Il y a lieu de rappeler que la cour n'était saisie que des deux premiers chefs de redressement et que le recours de M. [U] ne portait pas sur le troisième chef de redressement - erreur matérielle de report ou de totalisation pour 4 904 euros. La fixation de créance pour le surplus sollicitée par l'URSSAF n'a donc pas lieu d'être expressément ordonnée.
Sur les dépens et les demandes accessoires
L'URSSAF, qui succombe à l'instance, est condamnée aux dépens éventuellement exposés depuis le 1er janvier 2019.

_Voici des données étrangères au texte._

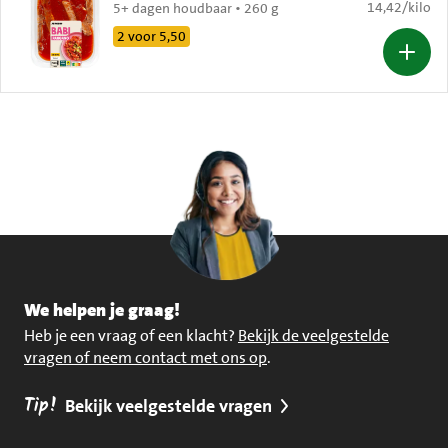
€ 14,42 per k
14,42
/
kilo
5+ dagen houdbaar • 260 g
2 voor 5,50
We helpen je graag!
Heb je een vraag of een klacht?
Bekijk de veelgestelde
vragen of neem contact met ons op
.
Tip!
Bekijk veelgestelde vragen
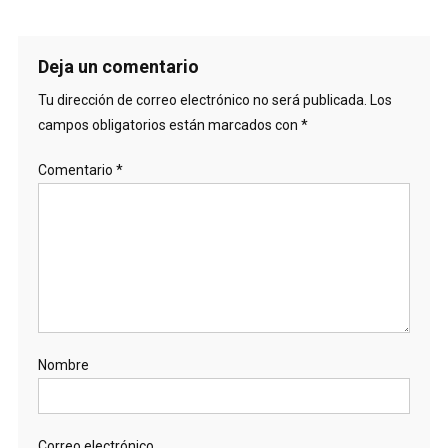
Deja un comentario
Tu dirección de correo electrónico no será publicada.
Los
campos obligatorios están marcados con
*
Comentario
*
Nombre
Correo electrónico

L'équité commande de débouter les parties de leur demande fondée sur les dispositions de l'article 700 du code de procédure civile.
PAR CES MOTIFS :
La Cour, après en avoir délibéré, statuant publiquement, par arrêt contradictoire et par mise à disposition au greffe,
Ordonne la jonction, sous le numéro de RG 21/02445, des procédures enregistrées sous les numéros de RG 21/02445 et RG 21/02446 ;
Infirme le jugement entrepris en toutes ses dispositions ;
Statuant à nouveau et y ajoutant,
Annule les chefs de redressement n° 1 - frais professionnels non justifiés et n° 2 - Réduction générale de cotisations pour une somme totale de 100 802 euros notifiés le 8 novembre 2018 par l'Union pour le recouvrement des cotisations de sécurité sociale et des allocations familiales du Centre Val-de-Loire à M. [V] [U] ;
Rejette la demande de l'URSSAF Centre Val-de-Loire tendant à la fixation des sommes afférentes aux chefs de redressement n° 1 et 2 au passif de la liquidation judiciaire de M. [V] [U] ;
Condamne l'Union pour le recouvrement des cotisations de sécurité sociale et des allocations familiales du Centre Val-de-Loire aux dépens éventuellement exposés depuis le 1er janvier 2019 ;
Déboute les parties de leur demande d'indemnité sur le fondement de l'article 700 du code de procédure civile ;
Prononcé par mise à disposition de l'arrêt au greffe de la cour, les parties en ayant été préalablement avisées dans les conditions prévues au deuxième alinéa de l'article 450 du code de procédure civile.
Signé par Madame Sylvia LE FISCHER, Présidente, et par Madame Méganne MOIRE, Greffier, auquel le magistrat signataire a rendu la minute.